L’ambivalence de la mère : une dialectique de l’amour et de la haine

La deuxième moitié du 20e siècle a vu naître les balbutiements de la psychiatrie périnatale, peut-être comme une nécessité de réparer ce que le début du siècle nous avait appris sur la destruction de l’essence même de l’individu. Le bébé est alors considéré comme un être à part entière ayant « droit » à la vie psychique (Freud, A. et Burlingham, 1943 ; Spitz, 1945 ; Winnicott, 1969 ; Viodé-Bénony et Golse, 2012). Des cliniciens et psychanalystes tels que Benedek (1959), suivi de Racamier (1961), sont les premiers à décrire la notion de processus psychiques propres au devenir parent sous les termes de parenthood et de parentalité. Racamier poursuit avec le concept de « crise de la maternalité » pour parler de l’épreuve psychique que représente l’entrée dans le maternel en insistant sur le fait que :

« l’amour maternel n’est nullement le corps pur et idéal, le sentiment simple, sans mélange et sans conflits, que l’on se plaît à imaginer. C’est au contraire un sentiment complexe, ambivalent et ambigu, où se mêlent étroitement l’amour et l’agressivité, l’investissement d’autrui et celui de soi, la reconnaissance de cet autrui et la confusion avec lui »

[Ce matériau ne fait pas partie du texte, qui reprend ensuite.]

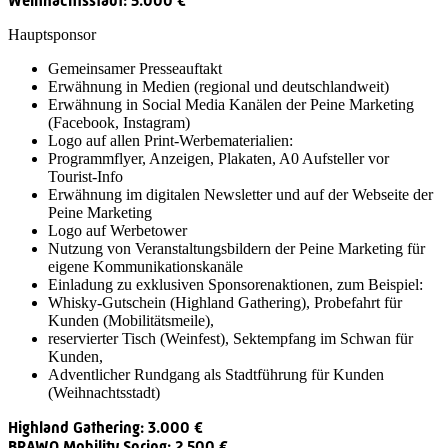
Weihnachtsstadt: 5.000 €
Hauptsponsor
Gemeinsamer Presseauftakt
Erwähnung in Medien (regional und deutschlandweit)
Erwähnung in Social Media Kanälen der Peine Marketing
(Facebook, Instagram)
Logo auf allen Print-Werbematerialien:
Programmflyer, Anzeigen, Plakaten, A0 Aufsteller vor
Tourist-Info
Erwähnung im digitalen Newsletter und auf der Webseite der
Peine Marketing
Logo auf Werbetower
Nutzung von Veranstaltungsbildern der Peine Marketing für
eigene Kommunikationskanäle
Einladung zu exklusiven Sponsorenaktionen, zum Beispiel:
Whisky-Gutschein (Highland Gathering), Probefahrt für
Kunden (Mobilitätsmeile),
reservierter Tisch (Weinfest), Sektempfang im Schwan für
Kunden,
Adventlicher Rundgang als Stadtführung für Kunden
(Weihnachtsstadt)
Highland Gathering: 3.000 €
BRAWO Mobility Spring: 2.500 €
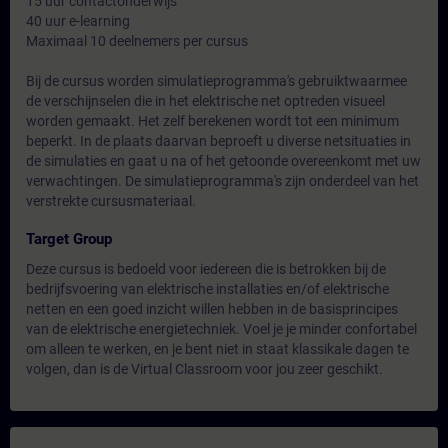
15 uur contactonderwijs
40 uur e-learning
Maximaal 10 deelnemers per cursus
Bij de cursus worden simulatieprogramma's gebruiktwaarmee
de verschijnselen die in het elektrische net optreden visueel
worden gemaakt. Het zelf berekenen wordt tot een minimum
beperkt. In de plaats daarvan beproeft u diverse netsituaties in
de simulaties en gaat u na of het getoonde overeenkomt met uw
verwachtingen. De simulatieprogramma's zijn onderdeel van het
verstrekte cursusmateriaal.
Target Group
Deze cursus is bedoeld voor iedereen die is betrokken bij de
bedrijfsvoering van elektrische installaties en/of elektrische
netten en een goed inzicht willen hebben in de basisprincipes
van de elektrische energietechniek. Voel je je minder confortabel
om alleen te werken, en je bent niet in staat klassikale dagen te
volgen, dan is de Virtual Classroom voor jou zeer geschikt.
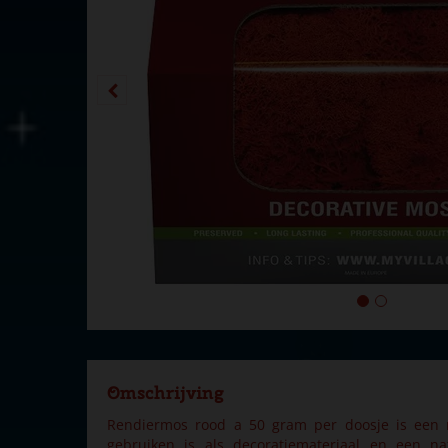
Omschrijving
Rendiermos rood a 50 gram per doosje is een n
gebruiken is als decoratiemateriaal en een nat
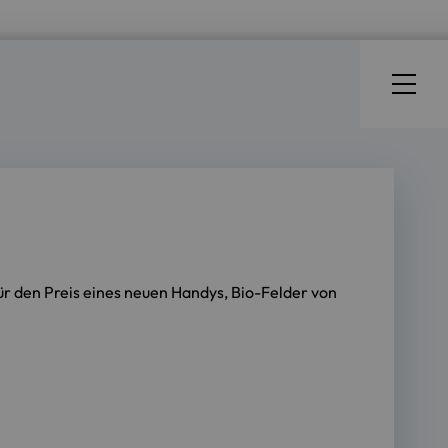
r den Preis eines neuen Handys, Bio-Felder von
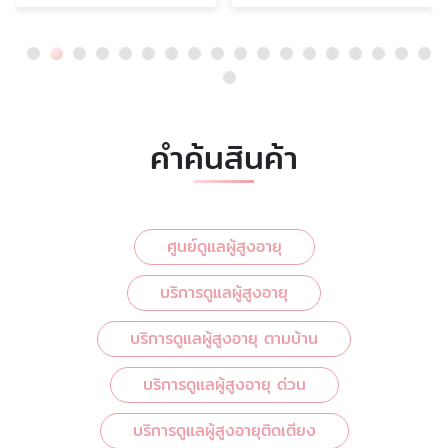
คำค้นสินค้า
ศูนย์ดูแลผู้สูงอายุ
บริการดูแลผู้สูงอายุ
บริการดูแลผู้สูงอายุ ตามบ้าน
บริการดูแลผู้สูงอายุ ด่วน
บริการดูแลผู้สูงอายุติดเตียง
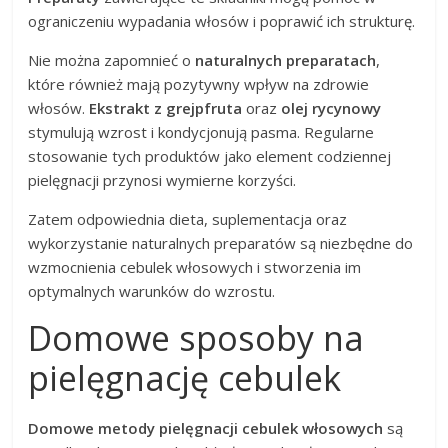
ograniczeniu wypadania włosów i poprawić ich strukturę.
Nie można zapomnieć o
naturalnych preparatach
,
które również mają pozytywny wpływ na zdrowie
włosów.
Ekstrakt z grejpfruta
oraz
olej rycynowy
stymulują wzrost i kondycjonują pasma. Regularne
stosowanie tych produktów jako element codziennej
pielęgnacji przynosi wymierne korzyści.
Zatem odpowiednia dieta, suplementacja oraz
wykorzystanie naturalnych preparatów są niezbędne do
wzmocnienia cebulek włosowych i stworzenia im
optymalnych warunków do wzrostu.
Domowe sposoby na
pielęgnację cebulek
Domowe metody pielęgnacji cebulek włosowych
są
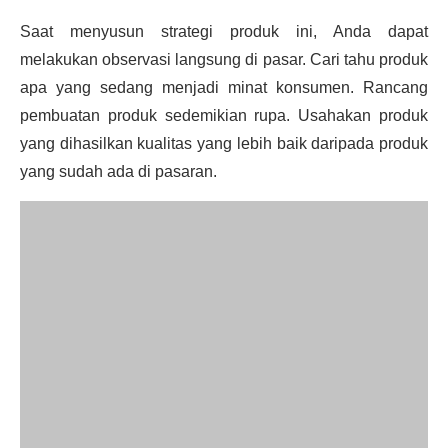
Saat menyusun strategi produk ini, Anda dapat
melakukan observasi langsung di pasar. Cari tahu produk
apa yang sedang menjadi minat konsumen. Rancang
pembuatan produk sedemikian rupa. Usahakan produk
yang dihasilkan kualitas yang lebih baik daripada produk
yang sudah ada di pasaran.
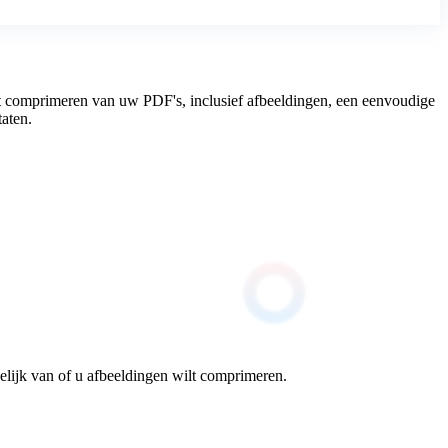
t comprimeren van uw PDF's, inclusief afbeeldingen, een eenvoudige
aten.
elijk van of u afbeeldingen wilt comprimeren.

Racamier, 1961, dans Spiess, 2014

La femme voit son corps changer et doit accepter de porter en elle à la fois quelque chose d’elle-même et d’inconnu, rappelant un sentiment d’« inquiétante étrangeté » (Freud, 1919 ; Riazuelo, 2017). Des chercheurs du courant interactionniste, ayant mis en relation les contenus maternels et les réactions du nourrisson, insistent sur la normalité de ce moment de « crise » (Brazelton, 1979 ; Kreisler et Cramer, 1981 ; Stern, 1989).

Winnicott (1956) parle quant à lui de la préoccupation maternelle primaire, comme d’un état de « folie normale », d’une extrême sensibilité, lors duquel un haut degré d’identification au nourrisson permet à la mère de répondre aux besoins du petit en état d’absolue dépendance. Il est possible de concevoir que, par ses aspects régressifs, cet état puisse paraître menaçant pour certaines mères. De son côté, Bydlowski (1991) décrit un fonctionnement psychique maternel particulier appelé « transparence psychique de la grossesse », où des fragments de l’inconscient reviennent à la conscience. L’abaissement des défenses psychiques habituelles et la levée du refoulé permettent une plus grande perméabilité aux représentations inconscientes. De ce fait même, et soulignons-le, de manière majoritairement inconsciente, le foetus peut être « source de déplaisir dès le début » (Sirol, 2003). Freud (1915) écrit que : « La haine, en tant que relation à l’objet, est plus ancienne que l’amour. » Il ajoute, dans Le malaise dans la culture (1930), que ces actions simultanées et mutuellement opposées que sont Éros et Thanatos sont au fondement même du phénomène de la vie. Il semble que pour toute grossesse, désirée ou non, cette rencontre avec l’ambivalence soit inévitable et, comme le soutient Winnicott (1947), qu’il faille « qu’une mère puisse tolérer de haïr son enfant sans rien y faire ». En effet, c’est cette ambivalence, génératrice d’angoisse et de culpabilité, qui permet à la mère de se séparer et à l’enfant d’exister comme sujet. « C’est en faisant don d’absence que la mère devient puissance d’amour » (Benhaïm, 2011). Mais qu’en est-il pour la mère ayant subi des traumatismes ?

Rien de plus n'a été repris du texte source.